$A$ mass $m$ is placed at $P$ at a distance $h$ along the normal through the centre $O$ of a thin circular ring of mass $M$ and radius $r$. If the mass is moved further away such that $OP$ becomes $2h$,by what factor will the force of gravitation decrease,if $h = r$?

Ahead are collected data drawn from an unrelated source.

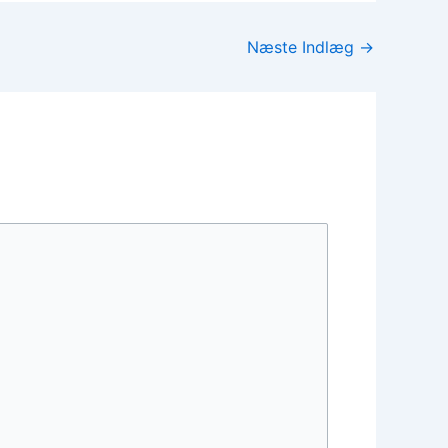
Næste Indlæg
→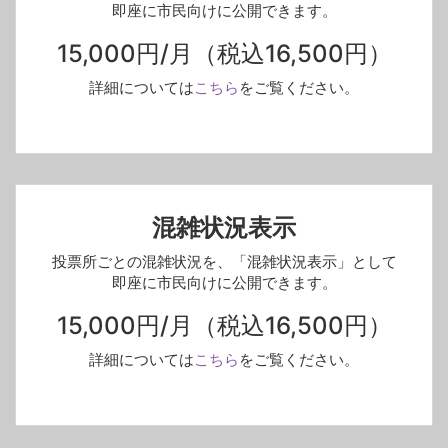
即座に市民向けに公開できます。
15,000円/月
（税込16,500円）
詳細については
こちら
をご覧ください。
混雑状況表示
投票所ごとの混雑状況を、
「混雑状況表示」として
即座に市民向けに公開できます。
15,000円/月
（税込16,500円）
詳細については
こちら
をご覧ください。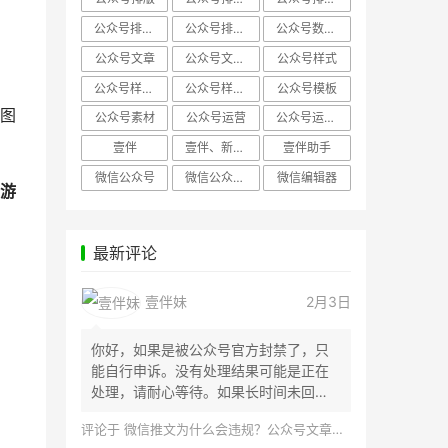
公众号排版，微信编辑器
公众号排版，排版样式
公众号数据分析
公众号文章
公众号文章、公众号运营
公众号样式
公众号样式，微信公众号排版
公众号样式，微信编辑器
公众号模板
图
公众号素材
公众号运营
公众号运营，公众号编辑器
壹伴
壹伴、新媒体运营
壹伴助手
微信公众号
微信公众号，样式模板、公众号样式
微信编辑器
游
最新评论
壹伴妹
2月3日
你好，如果是被公众号官方封禁了，只
能自行申诉。没有处理结果可能是正在
处理，请耐心等待。如果长时间未回
应，建议联...
评论于
微信推文为什么会违规？公众号文章怎么检测是否违规？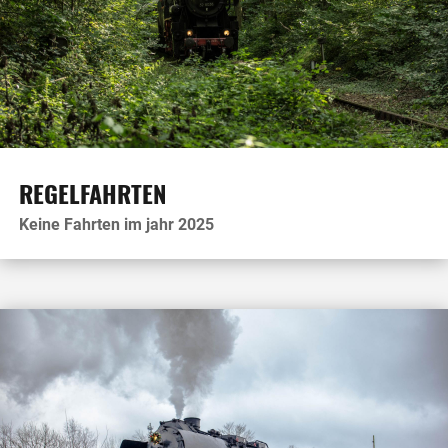
REGELFAHRTEN
Keine Fahrten im jahr 2025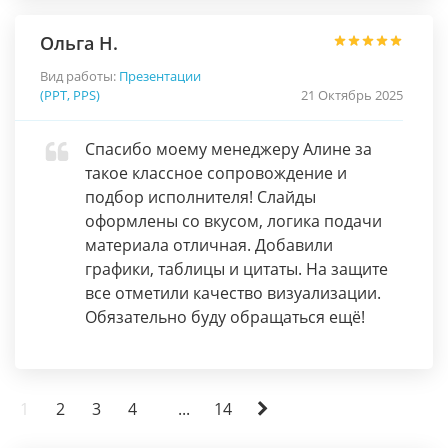
Ольга Н.
Вид работы:
Презентации
(PPT, PPS)
21 Октябрь 2025
Спасибо моему менеджеру Алине за
такое классное сопровождение и
подбор исполнителя! Слайды
оформлены со вкусом, логика подачи
материала отличная. Добавили
графики, таблицы и цитаты. На защите
все отметили качество визуализации.
Обязательно буду обращаться ещё!
1
2
3
4
...
14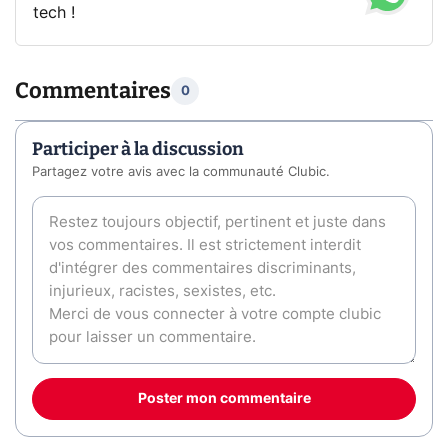
tech !
Commentaires
0
Participer à la discussion
Partagez votre avis avec la communauté Clubic.
Poster mon commentaire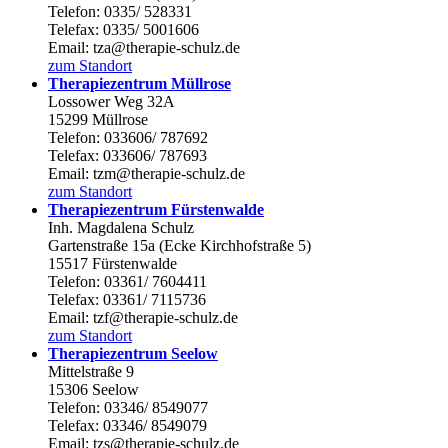
Telefon: 0335/ 528331
Telefax: 0335/ 5001606
Email: tza@therapie-schulz.de
zum Standort
Therapiezentrum Müllrose
Lossower Weg 32A
15299 Müllrose
Telefon: 033606/ 787692
Telefax: 033606/ 787693
Email: tzm@therapie-schulz.de
zum Standort
Therapiezentrum Fürstenwalde
Inh. Magdalena Schulz
Gartenstraße 15a (Ecke Kirchhofstraße 5)
15517 Fürstenwalde
Telefon: 03361/ 7604411
Telefax: 03361/ 7115736
Email: tzf@therapie-schulz.de
zum Standort
Therapiezentrum Seelow
Mittelstraße 9
15306 Seelow
Telefon: 03346/ 8549077
Telefax: 03346/ 8549079
Email: tzs@therapie-schulz.de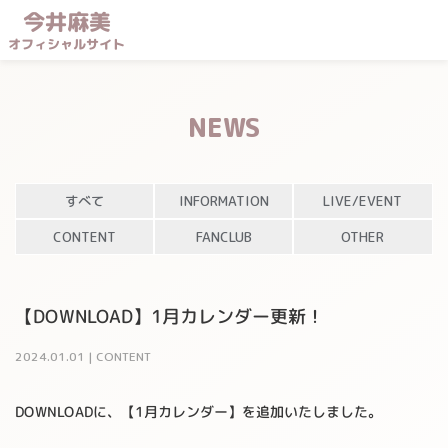
今井麻美
オフィシャルサイト
NEWS
すべて
INFORMATION
LIVE/EVENT
CONTENT
FANCLUB
OTHER
【DOWNLOAD】1月カレンダー更新！
2024
.
01
.
01
|
CONTENT
DOWNLOADに、【1月カレンダー】を追加いたしました。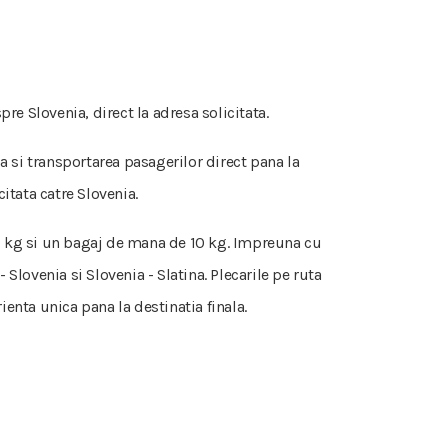
re Slovenia, direct la adresa solicitata.
ia si transportarea pasagerilor direct pana la
itata catre Slovenia.
 50 kg si un bagaj de mana de 10 kg. Impreuna cu
Slovenia si Slovenia - Slatina. Plecarile pe ruta
rienta unica pana la destinatia finala.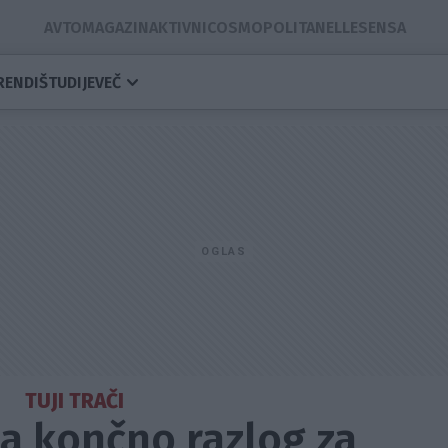
AVTOMAGAZIN
AKTIVNI
COSMOPOLITAN
ELLE
SENSA
RENDI
ŠTUDIJE
VEČ
TUJI TRAČI
ma končno razlog za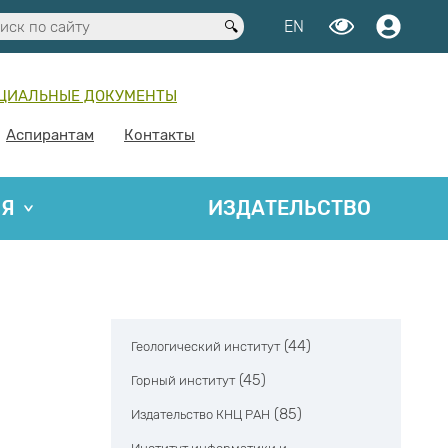
EN
ЦИАЛЬНЫЕ ДОКУМЕНТЫ
Аспирантам
Контакты
ИЯ
ИЗДАТЕЛЬСТВО
(44)
Геологический институт
(45)
Горный институт
(85)
Издательство КНЦ РАН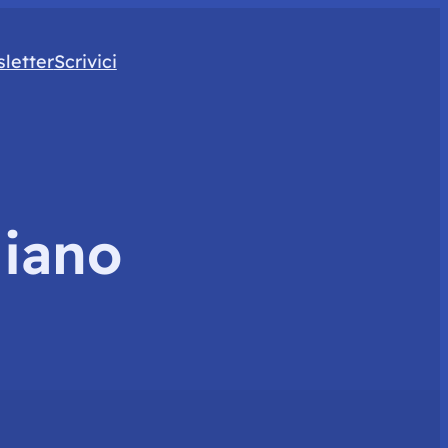
letter
Scrivici
liano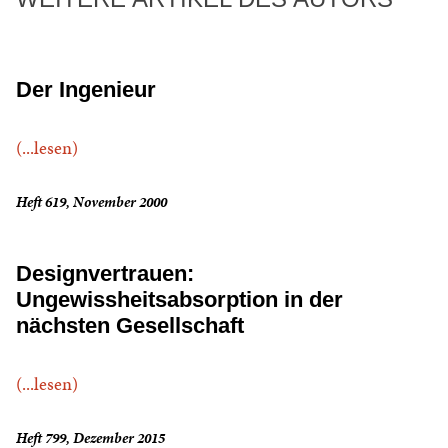
Der Ingenieur
(...lesen)
Heft 619, November 2000
Designvertrauen:
Ungewissheitsabsorption in der
nächsten Gesellschaft
(...lesen)
Heft 799, Dezember 2015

(A) The gravitational force $F$ acting on a mass $m$ placed at a distance $h$ along the axis of a circular ring of mass $M$ and radius $r$ is given by:
$F = \frac{GMmh}{(r^2 + h^2)^{3/2}}$
When the mass is moved to a distance $2h$,the new force $F'$ is:
$F' = \frac{GMm(2h)}{(r^2 + (2h)^2)^{3/2}} = \frac{2GMmh}{(r^2 + 4h^2)^{3/2}}$
Given $h = r$,we substitute this into the expressions:
$F = \frac{GMmr}{(r^2 + r^2)^{3/2}} = \frac{GMmr}{(2r^2)^{3/2}} = \frac{GMm}{2\sqrt{2}r^2}$
$F' = \frac{2GMmr}{(r^2 + 4r^2)^{3/2}} = \frac{2GMmr}{(5r^2)^{3/2}} = \frac{2GMm}{5\sqrt{5}r^2}$
Now,calculating the ratio $F'/F$:
$\frac{F'}{F} = \frac{2GMm}{5\sqrt{5}r^2} \times \frac{2\sqrt{2}r^2}{GMm} = \frac{4\sqrt{2}}{5\sqrt{5}}$
Thus,the force decreases by a factor of $\frac{4\sqrt{2}}{5\sqrt{5}}$.